Structural neuroplasticity, driven by increased activity, can lead to the expansion of highly active brain areas, while areas with less activity may shrink over time.

In addition to structural changes, the brain is also capable of functional neuroplasticity—where healthy regions of the brain take over the roles of damaged or inactive areas. This remarkable ability allows the brain to reassign functions, helping to compensate for injury or loss and supporting recovery.

To keep the brain sharp and continually improving, it must stay challenged, active, and engaged.
This is where the principle “use it or lose it” becomes essential. Memories or abilities that are rarely used or seem unimportant tend to fade over time.

In contrast, memorable moments trigger unique patterns of neuronal activity.

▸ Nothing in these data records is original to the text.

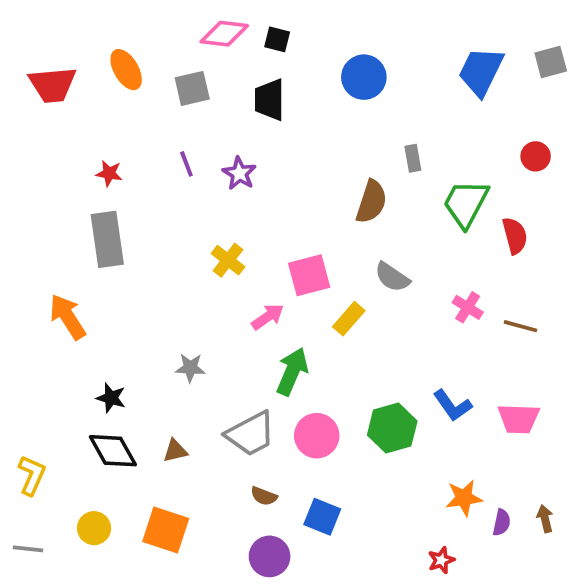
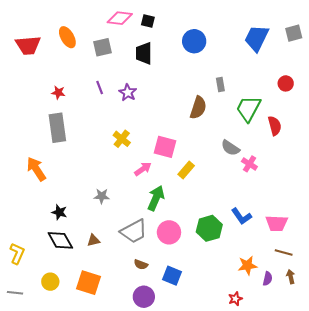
pink square: (309, 275) -> (165, 147), turned 30
gray semicircle: (392, 277) -> (230, 148), moved
brown line: (520, 326) -> (284, 252), moved

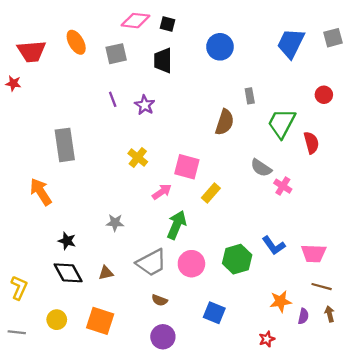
red star: (58, 93) -> (13, 83), moved
blue square: (172, 276) -> (214, 313), moved

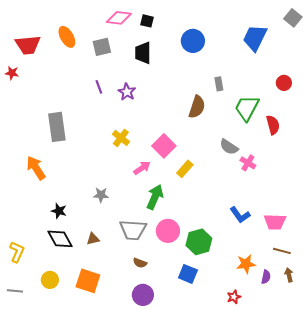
gray square: (333, 38) -> (293, 18), moved, turned -36
pink square: (187, 167) -> (164, 146), turned 30
green hexagon: (237, 259) -> (199, 242), moved
gray trapezoid: (151, 263) -> (133, 230), turned 32

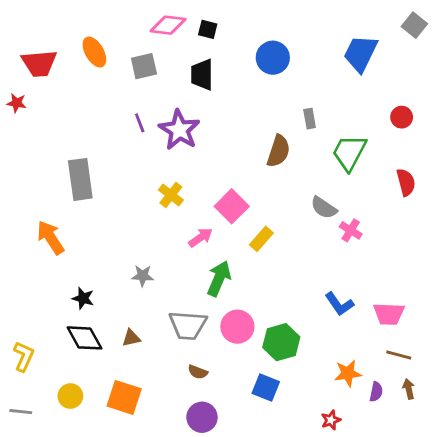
purple star: (127, 92) -> (179, 130), size x1.6
red semicircle: (273, 125) -> (406, 182), moved

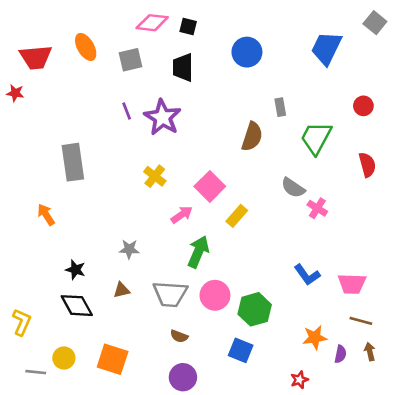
orange arrow: (51, 237) -> (46, 215), size x0.7
brown triangle: (131, 338) -> (122, 290), moved
gray line: (21, 412) -> (36, 372), moved

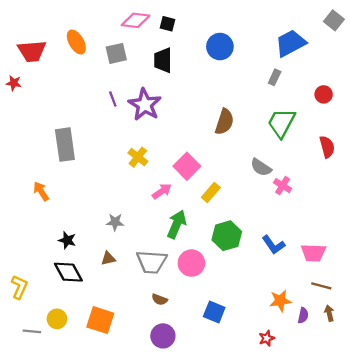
blue trapezoid: (326, 48) -> (291, 43), turned 36
gray rectangle: (280, 107) -> (275, 77), moved, turned 35
green hexagon: (255, 309) -> (227, 236), moved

When these experiences are revisited often—especially when paired with strong emotional connections—they are more likely to become lasting memories.

Repetition and practice are key to deeper learning and skill development. The more active, intense, and consistent the practice, the more lasting and meaningful the changes in the brain.

Neuroplasticity is the foundation of how our brains develop and grow, making it especially active during early childhood. This heightened plasticity is why young children learn new skills—like playing a musical instrument or acquiring a second language—more easily and naturally than adults.

Reflecting the growing understanding of neuroplasticity, modern approaches to therapy have evolved. As The Lancet notes:

“The focus of rehabilitation treatment has recently shifted to neurological rehabilitation in response to increasing evidence for neuroplasticity. This approach aims to improve development and function by capitalising on the innate capacity of the brain to change and adapt throughout the patient’s life.”

This highlights the importance of early, targeted, and consistent intervention—especially in children with neurological conditions like cerebral palsy.

To me, neuroplasticity is the crux of where the current medical approach to cerebral palsy falls painfully short.

Since Julian’s diagnosis 15 years ago, not a single professional has spoken to us about neuroplasticity—not once. That is simply unacceptable.

We know the brain can rewire itself after a stroke, often leading to remarkable functional recovery in a relatively short time. So, apart from the difference between rehabilitation and habilitation, why is the neuroplasticity potential not part of the conversation when it comes to CP? Why are parents never made aware of this possibility?

The silence around neuroplasticity in the context of cerebral palsy is not just an oversight—it’s a failure. So, I'll say it a billion times, NEVER ACCEPT when a medical professional tells you “Let's wait and see.” THEY ARE WRONG.